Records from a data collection

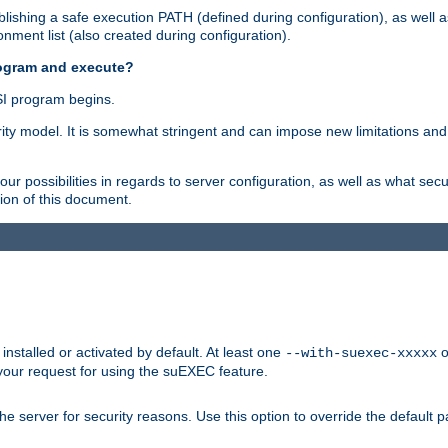
ishing a safe execution PATH (defined during configuration), as well 
nment list (also created during configuration).
rogram and execute?
I program begins.
ity model. It is somewhat stringent and can impose new limitations and
ur possibilities in regards to server configuration, as well as what secu
ion of this document.
nstalled or activated by default. At least one
o
--with-suexec-xxxxx
your request for using the suEXEC feature.
e server for security reasons. Use this option to override the default p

[PROBLEM TO SOLVE]
Retype all the data exactly. Omit pictures.

[OUTPUT FOR THIS TASK]
ishing a safe execution PATH (defined during configuration), as well 
nment list (also created during configuration).
rogram and execute?
I program begins.
ity model. It is somewhat stringent and can impose new limitations and
ur possibilities in regards to server configuration, as well as what secu
ion of this document.
nstalled or activated by default. At least one
o
--with-suexec-xxxxx
your request for using the suEXEC feature.
e server for security reasons. Use this option to override the default p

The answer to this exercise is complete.